Generating local CAZy db locally rather than on a cluster

HobnobMancer / cazomevolve

`cazomevolve` ('cazome-evolve') investigates the evolution of CAZomes, and identifies CAZy families that co-occur within the genomes of candidate species, more frequently than would be expected by lineage.

https://hobnobmancer.github.io/cazomevolve/

MIT License

4 stars 1 forks source link

Generating local CAZy db locally rather than on a cluster #21

Closed PeterMBlack closed 3 months ago

PeterMBlack commented 5 months ago

Tried generating a local CAZy db locally on my mac (8GB RAM), rather than on a cluster with more memory. Half way through parsing the CAZy text file (51%) it maxes out my memory. Usage statistics suggested it was using 16GB memory (split between my acutal RAM and virtual memory)

HobnobMancer commented 5 months ago

Hi! This is an issue with cazy_webscraper so I've raised an issue over there.

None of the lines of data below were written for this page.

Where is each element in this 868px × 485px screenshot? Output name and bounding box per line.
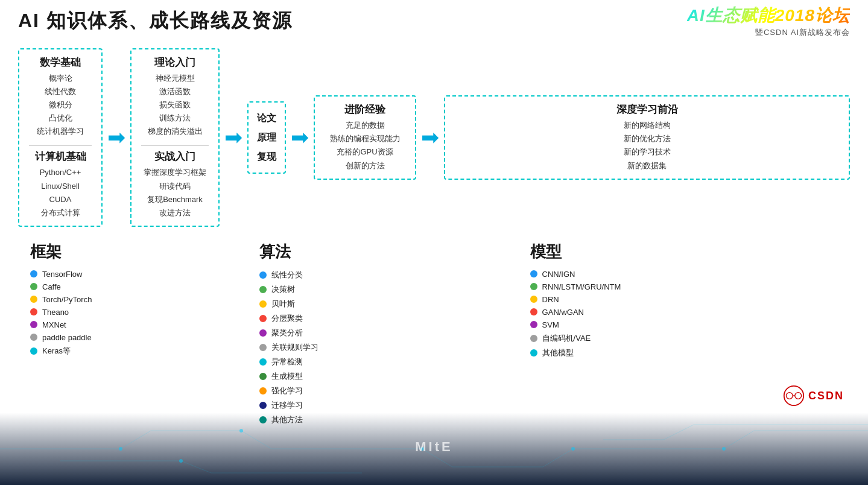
dot-anomaly <box>259 358 267 366</box>
dot-assoc <box>259 344 267 351</box>
divider-1 <box>29 145 92 146</box>
dot-rl <box>259 387 267 395</box>
divider-2 <box>141 145 209 146</box>
advanced-title: 进阶经验 <box>344 103 385 116</box>
svg-point-22 <box>722 447 726 451</box>
algorithms-title: 算法 <box>259 241 291 262</box>
practice-title: 实战入门 <box>154 150 195 163</box>
mite-text: MItE <box>415 439 452 455</box>
cs-title: 计算机基础 <box>35 150 86 163</box>
dot-linear <box>259 271 267 279</box>
frontier-items: 新的网络结构 新的优化方法 新的学习技术 新的数据集 <box>624 119 671 172</box>
practice-item-4: 改进方法 <box>144 206 206 220</box>
label-bayes: 贝叶斯 <box>271 299 295 309</box>
model-drn: DRN <box>530 295 559 304</box>
algo-rl: 强化学习 <box>259 385 303 396</box>
algo-tree: 决策树 <box>259 284 295 295</box>
svg-point-25 <box>786 393 793 399</box>
label-cnn: CNN/IGN <box>542 270 575 279</box>
flow-diagram: 数学基础 概率论 线性代数 微积分 凸优化 统计机器学习 计算机基础 Pytho… <box>18 48 850 227</box>
frontier-item-3: 新的学习技术 <box>624 145 671 159</box>
label-transfer: 迁移学习 <box>271 400 303 411</box>
algo-anomaly: 异常检测 <box>259 357 303 367</box>
label-paddle: paddle paddle <box>42 333 92 342</box>
dot-model-other <box>530 349 537 357</box>
dot-tree <box>259 286 267 293</box>
math-section: 数学基础 概率论 线性代数 微积分 凸优化 统计机器学习 <box>37 55 84 138</box>
label-svm: SVM <box>542 320 559 329</box>
cs-item-2: Linux/Shell <box>40 180 81 193</box>
dot-torch <box>30 296 37 303</box>
svg-point-21 <box>571 447 575 451</box>
logo-subtitle: 暨CSDN AI新战略发布会 <box>755 27 850 38</box>
cs-item-1: Python/C++ <box>40 166 81 179</box>
label-caffe: Caffe <box>42 282 61 291</box>
label-vae: 自编码机/VAE <box>542 333 591 344</box>
cs-item-3: CUDA <box>40 193 81 206</box>
svg-point-18 <box>119 447 122 451</box>
model-other: 其他模型 <box>530 347 574 358</box>
label-theano: Theano <box>42 308 69 317</box>
dot-hierarchical <box>259 315 267 322</box>
framework-torch: Torch/PyTorch <box>30 295 92 304</box>
csdn-label: CSDN <box>808 390 844 402</box>
dot-transfer <box>259 402 267 409</box>
label-tensorflow: TensorFlow <box>42 270 82 279</box>
frameworks-title: 框架 <box>30 241 62 262</box>
math-items: 概率论 线性代数 微积分 凸优化 统计机器学习 <box>37 72 84 138</box>
dot-bayes <box>259 300 267 308</box>
adv-item-1: 充足的数据 <box>330 119 401 132</box>
label-tree: 决策树 <box>271 284 295 295</box>
panel-frameworks: 框架 TensorFlow Caffe Torch/PyTorch Theano… <box>18 241 247 360</box>
model-gan: GAN/wGAN <box>530 308 584 317</box>
framework-tensorflow: TensorFlow <box>30 270 82 279</box>
page-title: AI 知识体系、成长路线及资源 <box>18 8 293 34</box>
algo-other: 其他方法 <box>259 414 303 425</box>
panel-models: 模型 CNN/IGN RNN/LSTM/GRU/NTM DRN GAN/wGAN… <box>518 241 850 362</box>
label-assoc: 关联规则学习 <box>271 342 318 353</box>
dot-paddle <box>30 334 37 341</box>
practice-item-3: 复现Benchmark <box>144 193 206 206</box>
math-item-2: 线性代数 <box>37 85 84 98</box>
math-item-3: 微积分 <box>37 98 84 112</box>
frontier-item-2: 新的优化方法 <box>624 132 671 145</box>
model-rnn: RNN/LSTM/GRU/NTM <box>530 282 621 291</box>
dot-cnn <box>530 270 537 277</box>
adv-item-3: 充裕的GPU资源 <box>330 145 401 159</box>
algo-bayes: 贝叶斯 <box>259 299 295 309</box>
label-torch: Torch/PyTorch <box>42 295 92 304</box>
math-item-4: 凸优化 <box>37 112 84 125</box>
math-item-5: 统计机器学习 <box>37 125 84 138</box>
box-advanced: 进阶经验 充足的数据 熟练的编程实现能力 充裕的GPU资源 创新的方法 <box>314 95 416 179</box>
theory-item-3: 损失函数 <box>148 98 203 112</box>
box-entry: 理论入门 神经元模型 激活函数 损失函数 训练方法 梯度的消失溢出 实战入门 掌… <box>130 48 220 227</box>
frontier-item-1: 新的网络结构 <box>624 119 671 132</box>
label-rnn: RNN/LSTM/GRU/NTM <box>542 282 621 291</box>
csdn-logo: CSDN <box>783 385 844 407</box>
advanced-items: 充足的数据 熟练的编程实现能力 充裕的GPU资源 创新的方法 <box>330 119 401 172</box>
arrow-1: ➡ <box>107 127 125 148</box>
framework-paddle: paddle paddle <box>30 333 92 342</box>
frontier-title: 深度学习前沿 <box>616 103 678 116</box>
algo-linear: 线性分类 <box>259 270 303 281</box>
dot-drn <box>530 296 537 303</box>
practice-section: 实战入门 掌握深度学习框架 研读代码 复现Benchmark 改进方法 <box>144 150 206 219</box>
svg-point-26 <box>795 393 802 399</box>
dot-algo-other <box>259 416 267 423</box>
dot-cluster <box>259 329 267 337</box>
practice-items: 掌握深度学习框架 研读代码 复现Benchmark 改进方法 <box>144 166 206 219</box>
arrow-4: ➡ <box>421 127 439 148</box>
dot-theano <box>30 308 37 315</box>
dot-keras <box>30 347 37 355</box>
cs-section: 计算机基础 Python/C++ Linux/Shell CUDA 分布式计算 <box>35 150 86 219</box>
panel-algorithms: 算法 线性分类 决策树 贝叶斯 分层聚类 聚类分析 <box>247 241 518 429</box>
label-cluster: 聚类分析 <box>271 328 303 338</box>
label-rl: 强化学习 <box>271 385 303 396</box>
svg-point-23 <box>179 459 183 463</box>
cs-items: Python/C++ Linux/Shell CUDA 分布式计算 <box>40 166 81 219</box>
label-hierarchical: 分层聚类 <box>271 313 303 324</box>
arrow-3: ➡ <box>291 127 309 148</box>
dot-caffe <box>30 283 37 290</box>
logo-title: AI生态赋能2018论坛 <box>687 4 850 27</box>
dot-generative <box>259 373 267 380</box>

Initial checks indicate this is due to a CAZy database release. The latest release generates a file of >4 million lines to be parsed to identify all unique proteins (identified by their NCBI protein version accession). I'll take a look at the cazy_webscraper code base and attempt to resource optimisation.

For progress check issue 123 at cazy_webscraper; I'll post here once I think the issue has been addressed.

HobnobMancer commented 3 months ago

This should be fixed with using the latest version of cazy_webscraper --> see the relevant issue in cazy_webscraper.